== Extracted page text data ==
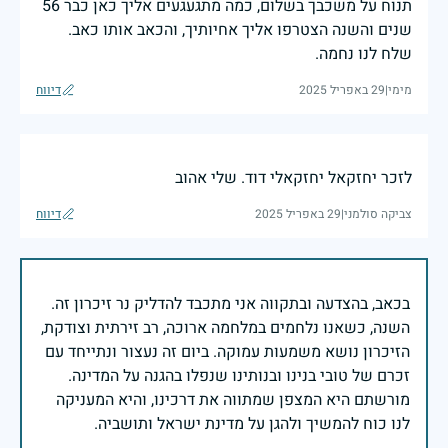
תנוח על משכבך בשלום, כמה מתגעגעים אליך כאן כבר 56
שנים והשנה הצטרפו אליך אחיותיך, והכאב אותו כאב.
שלח לנו נחמה.
מימי
|
29 באפריל 2025
דיווח
לזכר יחזקאל יחזקאלי דוד. שלי אהוב
צביקה סולמני
|
29 באפריל 2025
דיווח
בכאב, בהצדעה ובתקווה אני מתכבד להדליק נר זיכרון זה.
השנה, כשאנו נלחמים במלחמה ארוכה, רב זירתית וצודקת,
הזיכרון נושא משמעות עמוקה. ביום זה נעצור ונתייחד עם
זכרם של טובי בנינו ובנותינו שנפלו בהגנה על המדינה.
מורשתם היא המצפן שמתווה את דרכינו, והיא המעניקה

== EXERCISE DIRECTIONS ==
Scan the records above for the word "אליך". Show each line in which it appears.

== REPLY TO THE TASK ==
תנוח על משכבך בשלום, כמה מתגעגעים אליך כאן כבר 56
שנים והשנה הצטרפו אליך אחיותיך, והכאב אותו כאב.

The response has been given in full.